- The problem -
Your reply should be an exact copy of the lines from the one that holds "Retourneren & Ruilen" to the end of the data below.

- Source material -
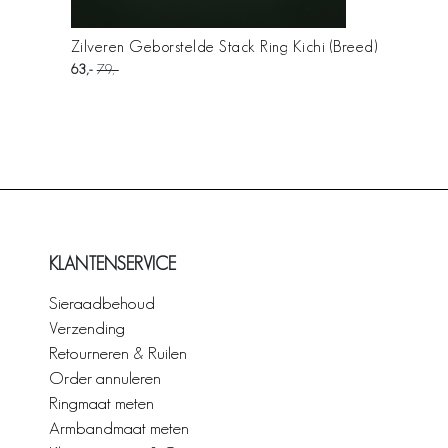
Zilveren Geborstelde Stack Ring Kichi (Breed)
63
79
KLANTENSERVICE
Sieraadbehoud
Verzending
Retourneren & Ruilen
Order annuleren
Ringmaat meten
Armbandmaat meten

- Your response -
Retourneren & Ruilen
Order annuleren
Ringmaat meten
Armbandmaat meten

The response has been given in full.